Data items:
☆ ☆ ☆ ☆ ☆ ☆ ☆

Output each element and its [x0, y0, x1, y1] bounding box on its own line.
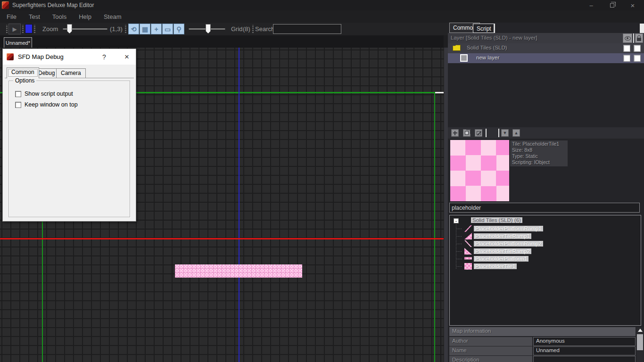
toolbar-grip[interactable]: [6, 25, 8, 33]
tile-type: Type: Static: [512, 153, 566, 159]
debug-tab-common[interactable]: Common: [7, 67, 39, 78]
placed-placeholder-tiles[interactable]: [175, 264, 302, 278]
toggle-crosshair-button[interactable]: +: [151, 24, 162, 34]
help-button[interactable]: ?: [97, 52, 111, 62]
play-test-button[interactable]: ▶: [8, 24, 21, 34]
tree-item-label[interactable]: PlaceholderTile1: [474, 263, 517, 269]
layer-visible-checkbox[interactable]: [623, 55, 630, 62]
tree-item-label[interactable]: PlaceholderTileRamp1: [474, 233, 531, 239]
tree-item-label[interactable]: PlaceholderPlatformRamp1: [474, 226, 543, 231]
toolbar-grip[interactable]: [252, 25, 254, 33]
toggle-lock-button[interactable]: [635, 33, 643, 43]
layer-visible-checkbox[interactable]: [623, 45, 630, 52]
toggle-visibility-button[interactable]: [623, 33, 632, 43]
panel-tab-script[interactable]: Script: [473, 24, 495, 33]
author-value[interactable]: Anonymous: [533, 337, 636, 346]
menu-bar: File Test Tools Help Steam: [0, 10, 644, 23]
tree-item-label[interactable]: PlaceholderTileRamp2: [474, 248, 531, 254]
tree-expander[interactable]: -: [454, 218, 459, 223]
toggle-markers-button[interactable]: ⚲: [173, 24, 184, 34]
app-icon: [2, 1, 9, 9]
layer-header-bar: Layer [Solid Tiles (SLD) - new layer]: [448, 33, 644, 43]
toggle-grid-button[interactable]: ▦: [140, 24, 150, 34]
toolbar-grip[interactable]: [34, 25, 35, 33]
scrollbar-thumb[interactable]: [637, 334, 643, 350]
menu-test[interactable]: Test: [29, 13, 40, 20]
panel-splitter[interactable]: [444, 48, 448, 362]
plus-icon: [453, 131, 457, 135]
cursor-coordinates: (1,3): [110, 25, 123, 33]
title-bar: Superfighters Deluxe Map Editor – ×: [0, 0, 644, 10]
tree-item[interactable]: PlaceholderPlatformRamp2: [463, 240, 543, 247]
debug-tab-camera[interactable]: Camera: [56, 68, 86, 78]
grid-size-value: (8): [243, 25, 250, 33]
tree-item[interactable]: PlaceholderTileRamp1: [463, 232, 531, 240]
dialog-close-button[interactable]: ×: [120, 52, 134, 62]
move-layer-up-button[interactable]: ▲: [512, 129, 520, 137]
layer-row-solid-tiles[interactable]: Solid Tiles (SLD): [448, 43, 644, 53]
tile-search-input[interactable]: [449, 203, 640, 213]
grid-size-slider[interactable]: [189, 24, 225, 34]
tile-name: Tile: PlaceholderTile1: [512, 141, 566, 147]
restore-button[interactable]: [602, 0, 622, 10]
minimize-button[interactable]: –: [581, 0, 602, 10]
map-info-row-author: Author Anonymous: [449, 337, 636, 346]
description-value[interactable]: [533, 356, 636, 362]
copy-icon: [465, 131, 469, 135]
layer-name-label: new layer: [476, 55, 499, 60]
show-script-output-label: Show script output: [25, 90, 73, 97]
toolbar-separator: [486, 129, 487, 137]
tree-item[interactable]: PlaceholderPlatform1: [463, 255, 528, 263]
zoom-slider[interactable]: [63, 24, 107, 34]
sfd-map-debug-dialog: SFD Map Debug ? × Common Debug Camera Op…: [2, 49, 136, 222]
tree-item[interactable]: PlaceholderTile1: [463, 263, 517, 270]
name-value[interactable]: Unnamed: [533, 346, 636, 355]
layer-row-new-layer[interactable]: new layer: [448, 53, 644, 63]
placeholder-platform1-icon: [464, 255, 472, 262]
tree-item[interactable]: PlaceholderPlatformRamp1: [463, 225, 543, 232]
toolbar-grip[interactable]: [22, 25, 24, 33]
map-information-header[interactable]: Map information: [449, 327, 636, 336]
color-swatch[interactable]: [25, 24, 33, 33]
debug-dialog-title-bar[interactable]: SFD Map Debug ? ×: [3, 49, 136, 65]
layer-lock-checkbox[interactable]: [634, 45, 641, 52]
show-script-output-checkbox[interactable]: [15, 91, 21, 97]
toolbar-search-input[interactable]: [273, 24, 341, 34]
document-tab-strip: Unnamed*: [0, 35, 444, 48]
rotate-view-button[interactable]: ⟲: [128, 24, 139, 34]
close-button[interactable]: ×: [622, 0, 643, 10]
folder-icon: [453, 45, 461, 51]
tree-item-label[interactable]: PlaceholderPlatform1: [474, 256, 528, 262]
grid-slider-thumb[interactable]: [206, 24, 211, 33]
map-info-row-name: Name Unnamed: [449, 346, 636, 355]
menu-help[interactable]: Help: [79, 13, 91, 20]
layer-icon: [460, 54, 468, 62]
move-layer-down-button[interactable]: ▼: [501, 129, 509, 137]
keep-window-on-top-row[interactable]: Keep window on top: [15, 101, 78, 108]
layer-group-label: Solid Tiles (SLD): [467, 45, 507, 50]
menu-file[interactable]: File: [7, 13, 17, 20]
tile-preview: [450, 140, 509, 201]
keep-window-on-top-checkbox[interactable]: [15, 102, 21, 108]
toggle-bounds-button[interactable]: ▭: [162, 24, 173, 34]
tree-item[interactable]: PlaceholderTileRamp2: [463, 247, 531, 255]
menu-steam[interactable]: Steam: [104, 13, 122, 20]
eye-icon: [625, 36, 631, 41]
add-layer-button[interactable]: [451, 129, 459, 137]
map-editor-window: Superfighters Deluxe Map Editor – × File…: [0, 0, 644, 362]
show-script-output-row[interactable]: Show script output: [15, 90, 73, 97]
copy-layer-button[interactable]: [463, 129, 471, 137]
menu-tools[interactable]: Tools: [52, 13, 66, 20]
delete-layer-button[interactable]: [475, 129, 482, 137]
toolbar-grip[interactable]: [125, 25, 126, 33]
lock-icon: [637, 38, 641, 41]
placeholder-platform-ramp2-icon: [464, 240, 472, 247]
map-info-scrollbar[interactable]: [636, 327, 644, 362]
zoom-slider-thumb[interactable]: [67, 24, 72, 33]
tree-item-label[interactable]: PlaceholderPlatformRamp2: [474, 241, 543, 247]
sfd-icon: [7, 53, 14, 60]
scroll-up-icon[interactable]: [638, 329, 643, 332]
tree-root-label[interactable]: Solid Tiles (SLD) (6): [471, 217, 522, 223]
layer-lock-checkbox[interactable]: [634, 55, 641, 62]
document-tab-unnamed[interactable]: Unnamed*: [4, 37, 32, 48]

☆ ☆ ☆ ☆ ☆ ☆ ☆

◆ Work to be completed ◆
Copy out every line of the data in which the word "lock" is found.

◆ The answer ◆
toggle-lock-button[interactable]: [635, 33, 643, 43]
layer-lock-checkbox[interactable]: [634, 45, 641, 52]
lock-icon: [637, 38, 641, 41]
layer-lock-checkbox[interactable]: [634, 55, 641, 62]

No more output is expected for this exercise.